取材の後、ベビーカーを押して電車を乗り継ぎ、二人を順番に迎える日々。お迎え時間終了の10分前に着いたら、その10分がもったいなくて、保育園前の石垣の上にパソコンを置いて原稿を書いていた。
あの頃の私には、「忙しい」「走り回っている」→「活躍していますね」という、どこかの他人の価値観が乗り移っていた。
いや、それは言い訳で、私の心の奥底には確かに「仕事で自己価値を確かめたい自分」がいて、「ガツガツしたくない自分」と戦っていた。
ニューヨーク移住と転機
その後、夫の仕事の都合でニューヨークへ。
私は、ほぼすべての「企業仕事」を手放した。コロナ禍に突入する前、企業にとってライターは「対面で取材に来るべき」という時代。制作会社にとっては、「海外に行く=取材はお願いできませんね」という時代。
私は「積み上げた実績がゼロになる」と嘆きながら渡米した。
ニューヨークでは、ライター業はしばらく休業でも仕方ないと思っていたけれど、渡米後3ヶ月後には、私は自然の流れに乗るように、記事を書いてオンライン・メディアに掲載していた。
結果的に、一度仕事をリセットできたのは、よかったと思う。
公私ともに受け身の姿勢の私だけれど、その気になれば、「制作会社からの依頼を待って、指定された企業人を取材する」のではなく、「自分で取材相手を見つけて書く」ことが可能だと体感することができたので。
ちなみに、個人事業主の方々は、コロナ禍のzoomブームが始まる前からとても柔軟で、私の拠点がニューヨークに変わっても、日本から文章作成を依頼してくださり、私は世界の潮流より少し早く、オンライン取材の便利さを知った。

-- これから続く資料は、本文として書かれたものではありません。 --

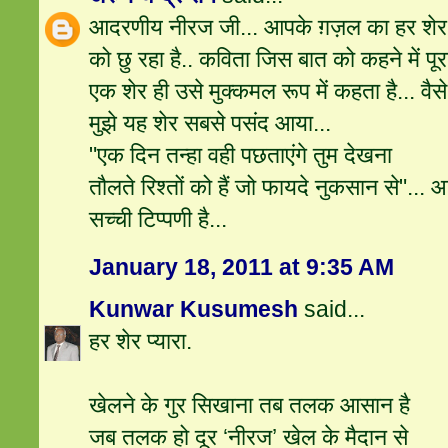
आदरणीय नीरज जी... आपके ग़ज़ल का हर शे
को छु रहा है.. कविता जिस बात को कहने में पू
एक शेर ही उसे मुक्कमल रूप में कहता है... वैसे 
मुझे यह शेर सबसे पसंद आया...
"एक दिन तन्हा वही पछताएंगे तुम देखना
तौलते रिश्‍तों को हैं जो फायदे नुकसान से"...
सच्ची टिप्पणी है...
January 18, 2011 at 9:35 AM
Kunwar Kusumesh
said...
हर शेर प्यारा.
खेलने के गुर सिखाना तब तलक आसान है
जब तलक हो दूर ‘नीरज’ खेल के मैदान से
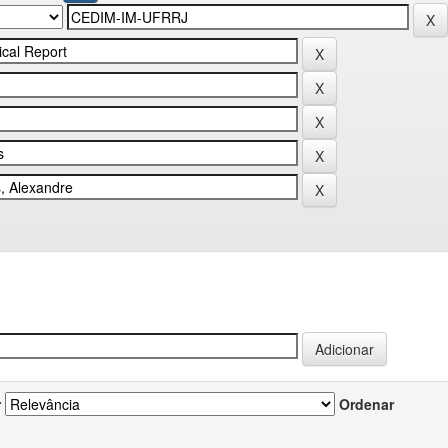
r
Ordenar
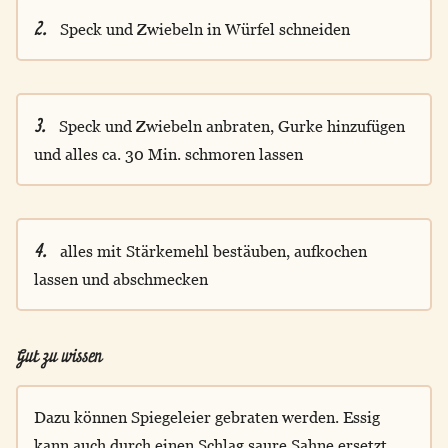
2.
Speck und Zwiebeln in Würfel schneiden
3.
Speck und Zwiebeln anbraten, Gurke hinzufügen
und alles ca. 30 Min. schmoren lassen
4.
alles mit Stärkemehl bestäuben, aufkochen
lassen und abschmecken
Gut zu wissen
Dazu können Spiegeleier gebraten werden. Essig
kann auch durch einen Schlag saure Sahne ersetzt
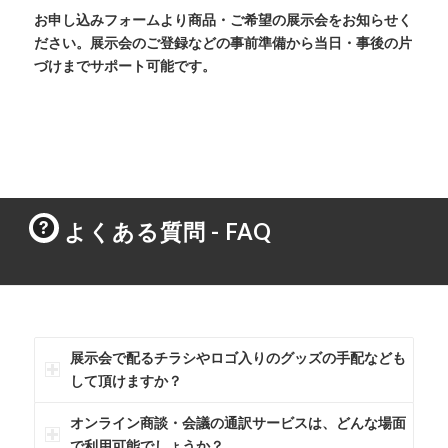
お申し込みフォームより商品・ご希望の展示会をお知らせく
ださい。展示会のご登録などの事前準備から当日・事後の片
づけまでサポート可能です。
よくある質問 - FAQ
展示会で配るチラシやロゴ入りのグッズの手配なども
して頂けますか？
オンライン商談・会議の通訳サービスは、どんな場面
で利用可能でしょうか？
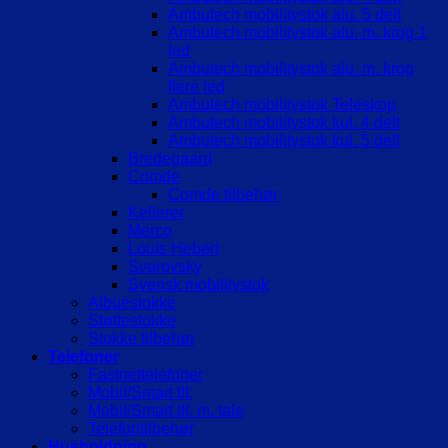
Ambutech mobilitystok alu. 5 delt
Ambutech mobilitystok alu. m. krog 1
led
Ambutech mobilitystok alu. m. krog
flere led
Ambutech mobilitystok Teleskop
Ambutech mobilitystok kul. 4 delt
Ambutech mobilitystok kul. 5 delt
Bredegaard
Comde
Comde tilbehør
Kellerer
Merco
Louis Hebert
Svarovsky
Svensk mobilitystok
Albuestokke
Støttestokke
Stokke tilbehør
Telefoner
Fastnettelefoner
Mobil/Smart tlf.
Mobil/Smart tlf. m. tale
Telefontilbehør
Husholdning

ニューヨークで、「意図せず仕事を手放してここにいる」という環境を言い訳に、私は生活の中心を遊びに置き、「オファーがあれば書く。気が向いた仕事だけする」スタイルに甘んじた。
その心地よさを満喫した状態で、駆け出しの頃の働き方を振り返ると、「優雅じゃなかったな」と思う。
とはいえ、あの頃の私には、必要な働き方だったし、だからこそ今があるのだけれど、死ぬまで続ける働き方ではなかった。そういう意味で、前述のように、結果的に一度仕事をリセットできたのは、よかったと思う。
オンライン時代の仕事スタイル
そして世界は変わり、今はオンラインでの打ち合わせ、取材も浸透して、同じアウトプット量であっても、それに伴い走り回ることが6割ほど減った感覚がある。
一方で、ベッドに入っている時間以外は稼働。23時ごろから打ち合わせを始め、気づいたら日付をまたいでいた、ということもあるけれど、これは、日中の時間を余裕をもって優雅に過ごすため。先方もフリーランスの場合、「夜の方が助かる」という方が多い。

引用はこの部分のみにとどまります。